著者:Hint-Pot編集部・出口 夏奈子

人気を呼ぶ清酒「百合仕込み」の原点 幼少期に知ったお酒の匂い

 次に井上さんは「地元の米を使ってこそ、本当の地酒なのではないか」と考えました。そこで、蔵の前に広がる田んぼで米作りを開始。その米を使って一から手造りした清酒には「百合仕込み」と自身の名前を冠しています。

自分の名前を冠した「百合仕込み」は地元産の米を使用【写真提供:井上百合】
自分の名前を冠した「百合仕込み」は地元産の米を使用【写真提供:井上百合】

「百合仕込み」の原点はまず、井上さんの幼少期にさかのぼります。その昔、女性は蔵に入れない時代がありました。

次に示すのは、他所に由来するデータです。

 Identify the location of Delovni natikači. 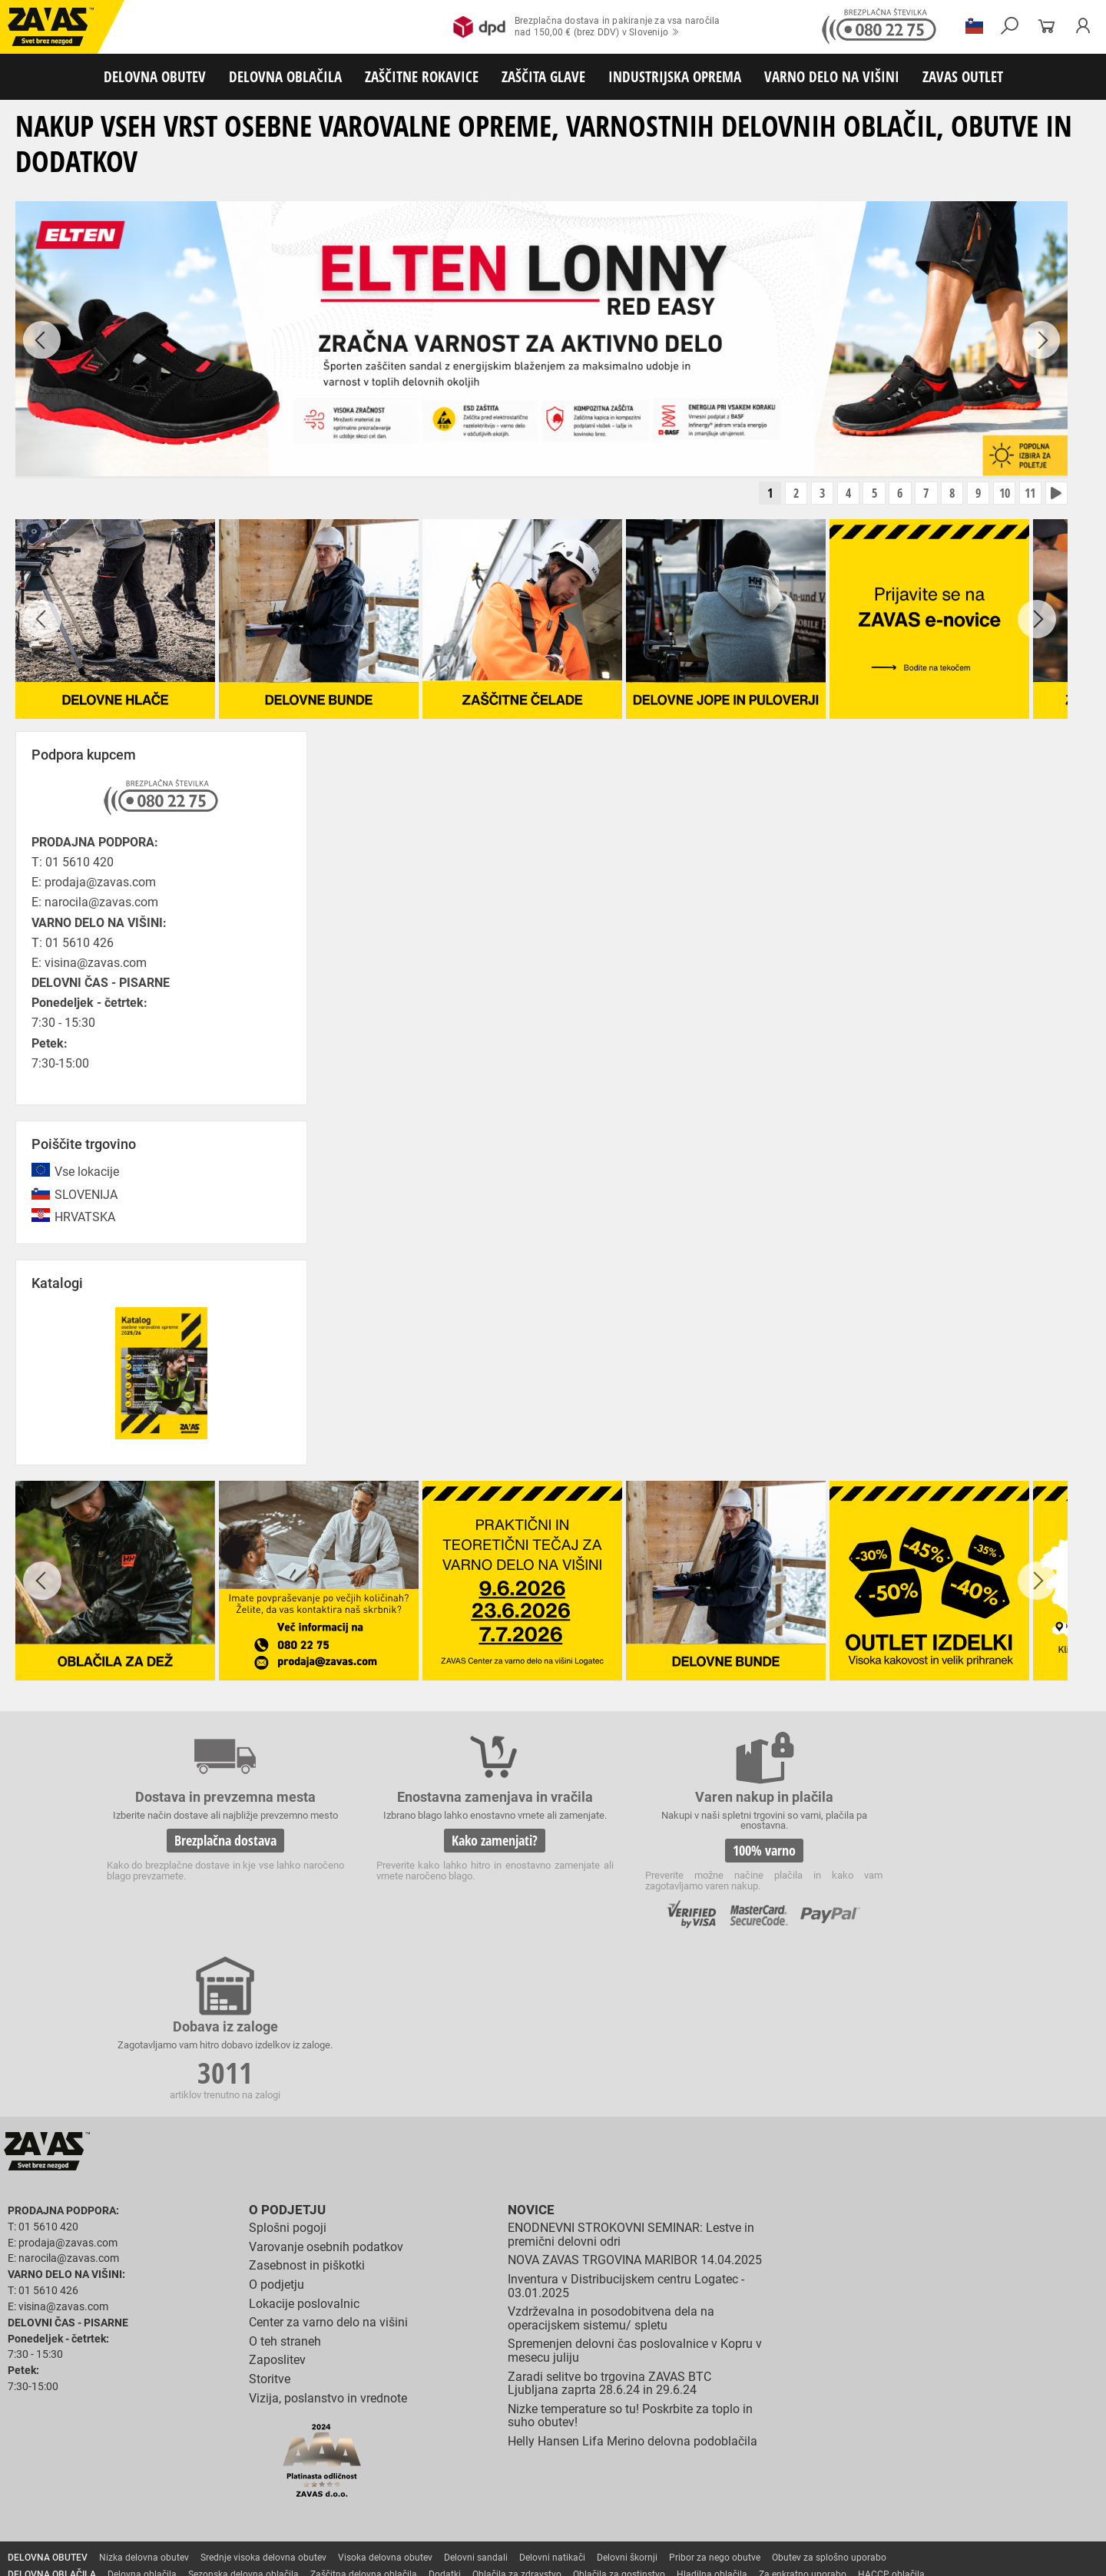
(552, 2397).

「線が引いてあって、『あなたはここから先には入ってはいけません』と言われていました。でも毎日、嗅ぎたくなる匂いが蔵の奥から漂ってくるわけです。それが何なのか、当時は分かりませんでしたが……」

 それでも井上さんは蔵に毎日通い、線のギリギリまで歩を進めては、思いっきり匂いを吸い込んでいました。大人になってその匂いと酒の味が一致した時は、泣くほど感動したのだそうです。また結婚後の井上さんは、専業主婦として家族のための食事を20年間作り続けました。

「家族のために料理を作る人なら理解してもらえると思うのですが、手早く作った料理でも食べてくれる人の顔を思い浮かべて作っているわけです。だから当時は、『今日の酒はおいしいね』と言われるより、料理を褒めてほしかった」

 そうしたさまざまな体験から立ち上げたのが、「百合仕込み」でした。自身の名前を冠したことには「大胆ですよね?」と恥ずかしそうに笑いながらも、「故郷が好きすぎて米から酒を造ってしまいました。昔ながらの九州のどっしりとしたがっつり系の酒です」と愛情を込めて語ります。名前のやわらかい響きとは裏腹に、味とはギャップがあるそうです。

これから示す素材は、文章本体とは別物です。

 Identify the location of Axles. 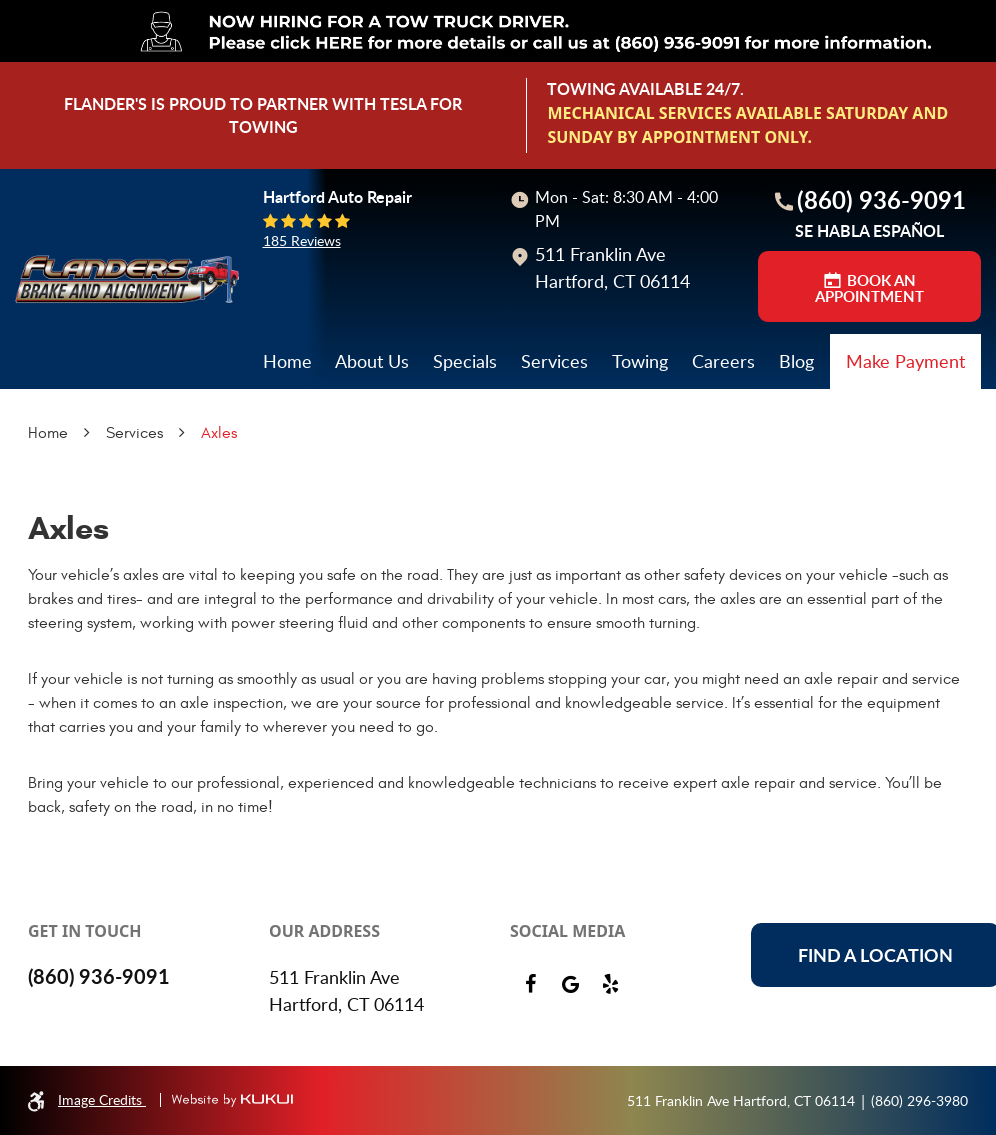
(219, 433).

「日本には四季があって、季節によって食べ物が変わる。それに合わせて酒が後からついてくるイメージ。だから私が造っている酒は香りを抑えつつ、米の旨みをしっかりと感じる最高の食中酒。料理を引き立てる酸味と甘みが融合した味わいに仕上げています」

 気になる8代目は、一人娘の華子さんが継ぐことに決まっていると語ります。

「娘が帰ってくるまでは、健康を維持しながら日田で頑張りたい。酒の味も経営の状態も一番良い時に、娘にバトンを渡したい」

 それが井上さんのモチベーション。それまではコツコツと酒を造り、酒造業という生業を続けていくのです。一度、離れたからこそ知った故郷の美しさ、そして大好きな場所で酒造りを行える幸せを噛み締めて、井上さんは今日も誠実に酒造りと向き合っています。

◇井上百合(いのうえ・ゆり)
大分県日田市生まれ。大学進学を機に日田を離れ、卒業後は福岡県内の企業に就職。お見合いを重ねる中で、社内恋愛の末に結婚。3年後に家業を継ぐことが条件だったが、夫の栄転で東京に転居する。東京で専業主婦として20年間にわたり家族を支えた後、成人を迎えた一人娘の言葉で日田への帰郷を決心。社員として酒造りの現場で一から学び、現在は7代目として「井上酒造」を経営する。これまでの事業の中心だった焼酎と清酒に、自身の名前を冠した「百合仕込み」を追加すると同時に、ブランディングにも力を入れてデザインの統一を図る。帰郷後は火事や地震、豪雨、コロナ禍と度重なる困難に見舞われているが、「から元気も元気のうち」と笑顔を絶やさず前を向いて井上酒造を盛り上げている。